### Dataset records
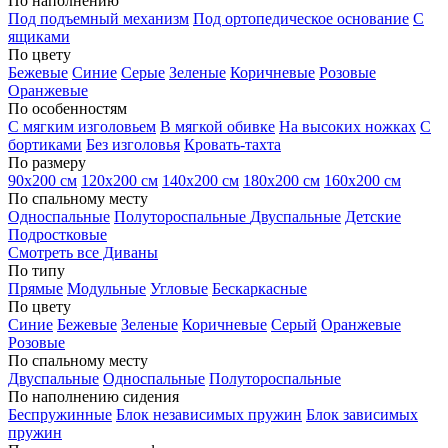
По наполнению
Под подъемный механизм
Под ортопедическое основание
С
ящиками
По цвету
Бежевые
Синие
Серые
Зеленые
Коричневые
Розовые
Оранжевые
По особенностям
С мягким изголовьем
В мягкой обивке
На высоких ножках
С
бортиками
Без изголовья
Кровать-тахта
По размеру
90х200 см
120х200 см
140х200 см
180х200 см
160х200 см
По спальному месту
Односпальные
Полутороспальные
Двуспальные
Детские
Подростковые
Смотреть все Диваны
По типу
Прямые
Модульные
Угловые
Бескаркасные
По цвету
Синие
Бежевые
Зеленые
Коричневые
Серый
Оранжевые
Розовые
По спальному месту
Двуспальные
Односпальные
Полутороспальные
По наполнению сидения
Беспружинные
Блок независимых пружин
Блок зависимых
пружин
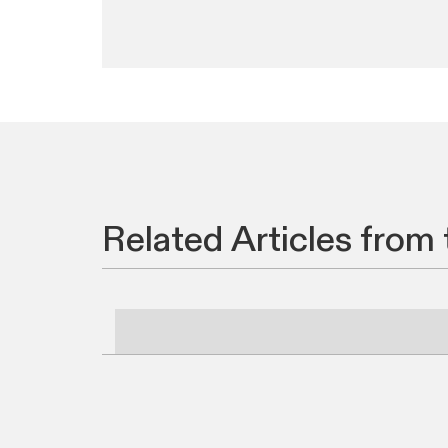
Related Articles from 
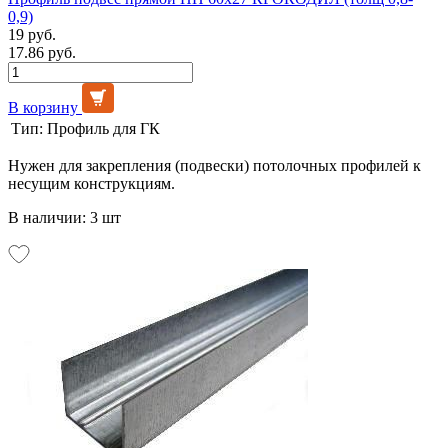
0,9)
19 руб.
17.86 руб.
В корзину
Тип:
Профиль для ГК
Нужен для закрепления (подвески) потолочных профилей к
несущим конструкциям.
В наличии: 3 шт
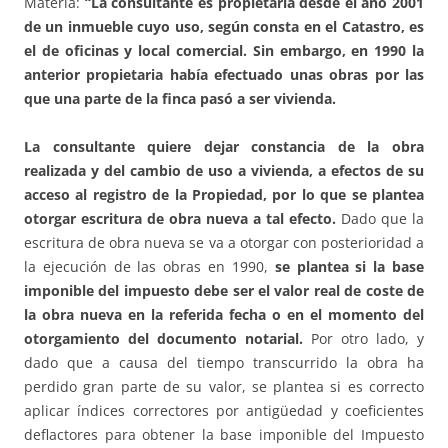
Materia:
“La consultante es propietaria desde el año 2001
de un inmueble cuyo uso, según consta en el Catastro, es
el de oficinas y local comercial. Sin embargo, en 1990 la
anterior propietaria había efectuado unas obras por las
que una parte de la finca pasó a ser vivienda.
La consultante quiere dejar constancia de la obra
realizada y del cambio de uso a vivienda, a efectos de su
acceso al registro de la Propiedad, por lo que se plantea
otorgar escritura de obra nueva a tal efecto.
Dado que la
escritura de obra nueva se va a otorgar con posterioridad a
la ejecución de las obras en 1990,
se plantea si la base
imponible del impuesto debe ser el valor real de coste de
la obra nueva en la referida fecha o en el momento del
otorgamiento del documento notarial.
Por otro lado, y
dado que a causa del tiempo transcurrido la obra ha
perdido gran parte de su valor, se plantea si es correcto
aplicar índices correctores por antigüedad y coeficientes
deflactores para obtener la base imponible del Impuesto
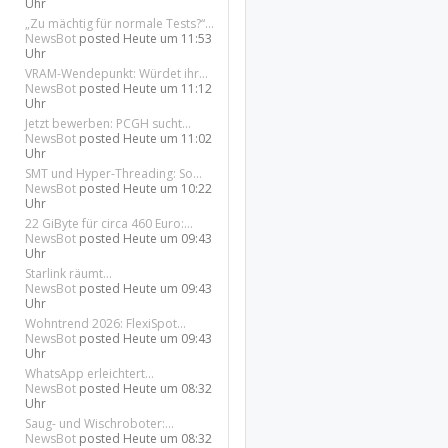
Uhr
„Zu mächtig für normale Tests?“...
NewsBot
posted
Heute um 11:53
Uhr
VRAM-Wendepunkt: Würdet ihr...
NewsBot
posted
Heute um 11:12
Uhr
Jetzt bewerben: PCGH sucht...
NewsBot
posted
Heute um 11:02
Uhr
SMT und Hyper-Threading: So...
NewsBot
posted
Heute um 10:22
Uhr
22 GiByte für circa 460 Euro:...
NewsBot
posted
Heute um 09:43
Uhr
Starlink räumt...
NewsBot
posted
Heute um 09:43
Uhr
Wohntrend 2026: FlexiSpot...
NewsBot
posted
Heute um 09:43
Uhr
WhatsApp erleichtert...
NewsBot
posted
Heute um 08:32
Uhr
Saug- und Wischroboter:...
NewsBot
posted
Heute um 08:32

### What you are asked to do
Work from the entries above. Set down exactly and only the lines from the line with "Смотреть все Диваны" to the line with "el de oficinas", both included, and leave the pictures out.

### Written reply
Смотреть все Диваны
По типу
Прямые
Модульные
Угловые
Бескаркасные
По цвету
Синие
Бежевые
Зеленые
Коричневые
Серый
Оранжевые
Розовые
По спальному месту
Двуспальные
Односпальные
Полутороспальные
По наполнению сидения
Беспружинные
Блок независимых пружин
Блок зависимых
пружин
Related Articles from 
0,9)
19 руб.
17.86 руб.
В корзину
Тип:
Профиль для ГК
Нужен для закрепления (подвески) потолочных профилей к
несущим конструкциям.
В наличии: 3 шт
Materia:
“La consultante es propietaria desde el año 2001
de un inmueble cuyo uso, según consta en el Catastro, es
el de oficinas y local comercial. Sin embargo, en 1990 la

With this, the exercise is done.